Learning and relearning
We ponder an example of wasted time in science.
Our astronomer has time off this week, much more than usual, so he has picked up a project he’s been working on for a long time. “Working on,” however, is a misleading phrase in this case, since the pile of papers has been gathering dust in a corner, and the electronic files have been sleeping on a rarely-used computer. Indeed, one afternoon had to be dedicated to recharging the battery on the old machine.
The project has to do with visual photometry of variable stars, and we may give you more details when we can get our astronomer to write them up. It requires analyzing a pile of data in several different ways, and then presenting the results in a coherent manner. There’s a lot of work involved, and it has evolved over time as ideas have come (and sometimes gone). It also relies on a certain software package that, while powerful and very useful, has a syntax quite different from any other we’re aware of. In particular, our tutor’s expertise in Java is no help.
Our astronomer has let it go so long because, once he set it down, it required a significant time to find his place in the process and to relearn the software. In the normal weekly schedule he would no sooner have worked out what he needed to do next than he’d be taken away to work on something else. It’s possible he could make some progress; he has intended to get back to it for some time; but he rather dreaded the amount of fragmented effort he’d have to put in. Now, with several days straight to work on it, he hopes to get it in shape for submission to a journal. In this case, even a little extra time can result in a lot of progress.

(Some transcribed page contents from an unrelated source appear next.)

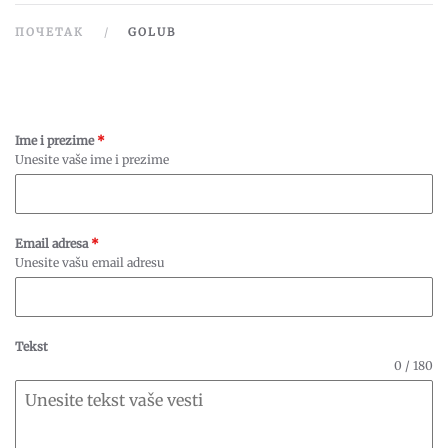
ПОЧЕТАК
GOLUB
Ime i prezime
*
Unesite vaše ime i prezime
Email adresa
*
Unesite vašu email adresu
Tekst
0 / 180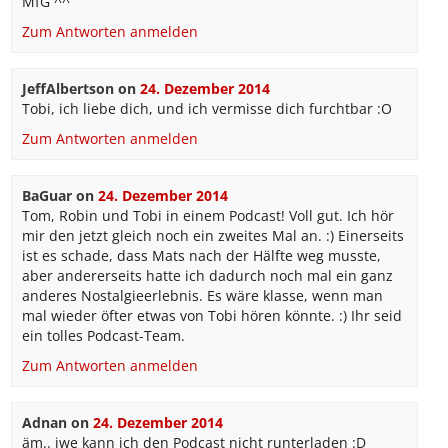
MfG ^^
Zum Antworten anmelden
JeffAlbertson
on
24. Dezember 2014
Tobi, ich liebe dich, und ich vermisse dich furchtbar :O
Zum Antworten anmelden
BaGuar
on
24. Dezember 2014
Tom, Robin und Tobi in einem Podcast! Voll gut. Ich hör
mir den jetzt gleich noch ein zweites Mal an. :) Einerseits
ist es schade, dass Mats nach der Hälfte weg musste,
aber andererseits hatte ich dadurch noch mal ein ganz
anderes Nostalgieerlebnis. Es wäre klasse, wenn man
mal wieder öfter etwas von Tobi hören könnte. :) Ihr seid
ein tolles Podcast-Team.
Zum Antworten anmelden
Adnan
on
24. Dezember 2014
äm.. iwe kann ich den Podcast nicht runterladen :D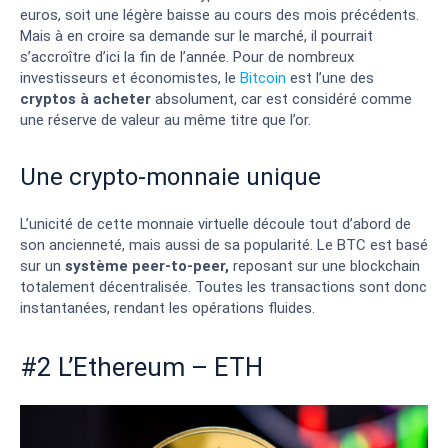
euros, soit une légère baisse au cours des mois précédents.
Mais à en croire sa demande sur le marché, il pourrait
s’accroître d’ici la fin de l’année. Pour de nombreux
investisseurs et économistes, le
Bitcoin
est l’une des
cryptos à acheter
absolument, car est considéré comme
une réserve de valeur au même titre que l’or.
Une crypto-monnaie unique
L’unicité de cette monnaie virtuelle découle tout d’abord de
son ancienneté, mais aussi de sa popularité. Le BTC est basé
sur un
système peer-to-peer,
reposant sur une blockchain
totalement décentralisée. Toutes les transactions sont donc
instantanées, rendant les opérations fluides.
#2 L’Ethereum – ETH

It occurs to us that our astronomer has been highly inefficient in his use of tools and techniques, especially software. In grad school he learned C to do some calculations, then another language to display things in three dimensions, and finally produced some results in Mathematica. One would think that three languages would be enough, but as a postdoc he picked up the standard image-processing software IRAF to deal with his observations (a program built by and for astronomers, and sometimes described as “user-surly”). For further investigations he found other software more useful. So in the end he has learned and forgotten a new language for every couple of papers. This is highly inefficient; learning and relearning can take a lot of time, time better spent actually doing astronomy.
We do know of scientists who develop a technique and stick with it. Maybe our astronomer should concentrate less on coming up with new ways to do things, and more on using the tools he already has.